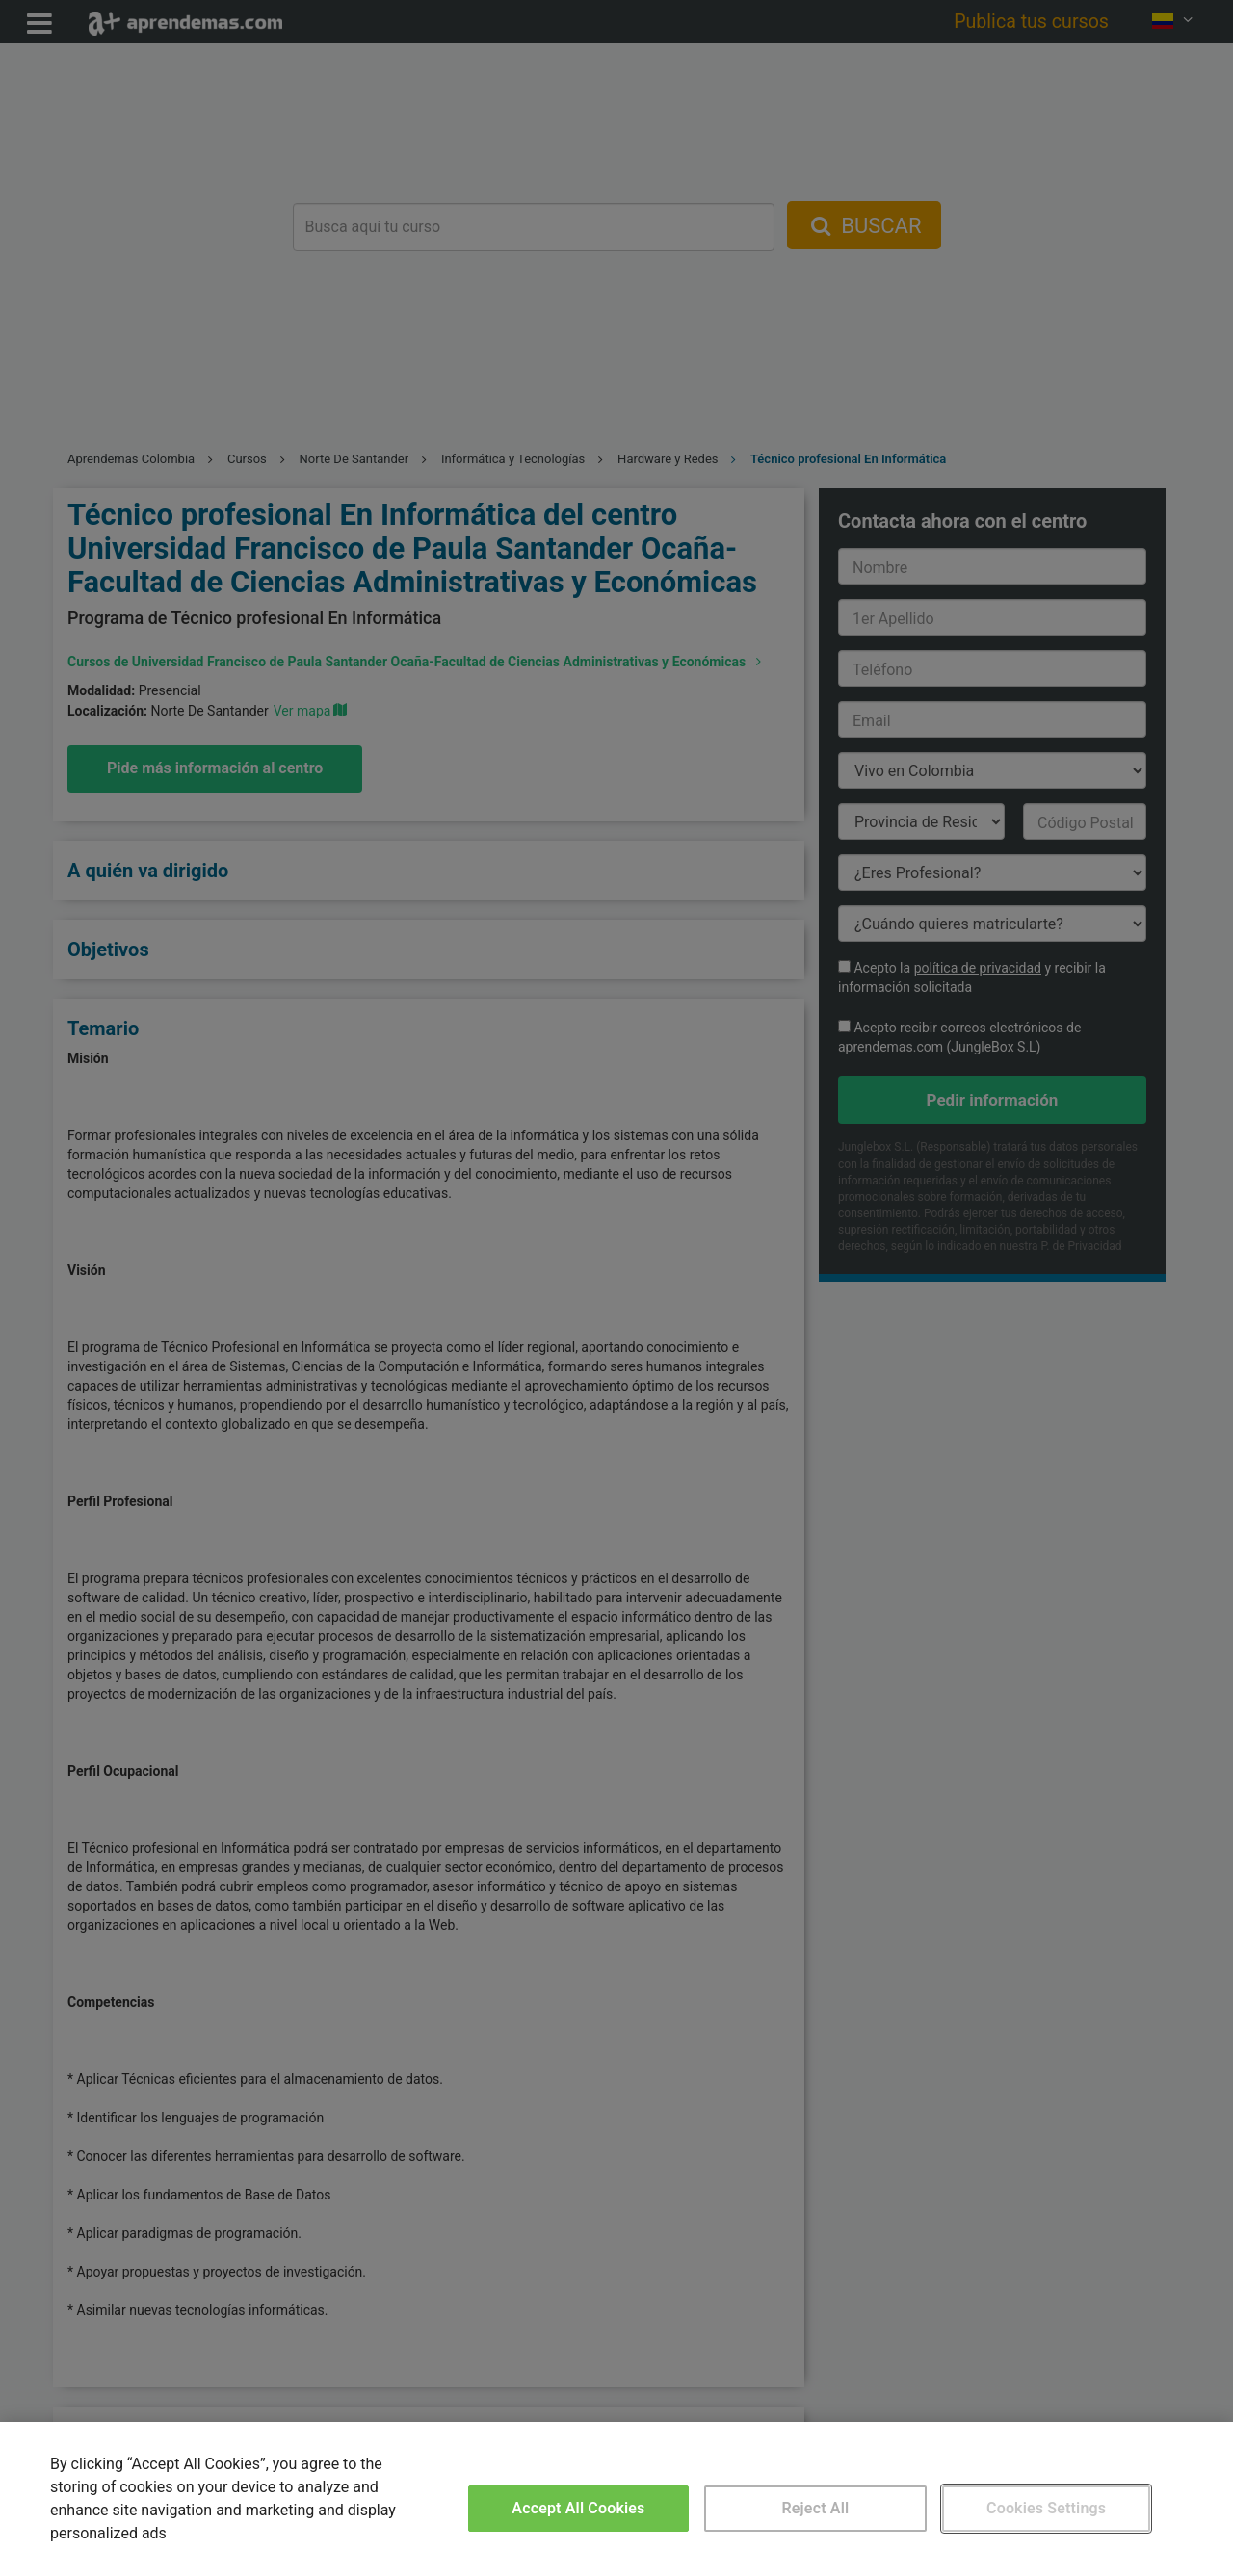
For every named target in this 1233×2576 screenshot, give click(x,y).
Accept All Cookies (578, 2508)
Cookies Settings (1046, 2508)
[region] (616, 2499)
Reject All (816, 2508)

## Required action
Set down the whole listing word for word, omitting the pictures.

## Written answer
For every named target in this 1233×2576 screenshot, give click(x,y).
Accept All Cookies (578, 2508)
Cookies Settings (1046, 2508)
[region] (616, 2499)
Reject All (816, 2508)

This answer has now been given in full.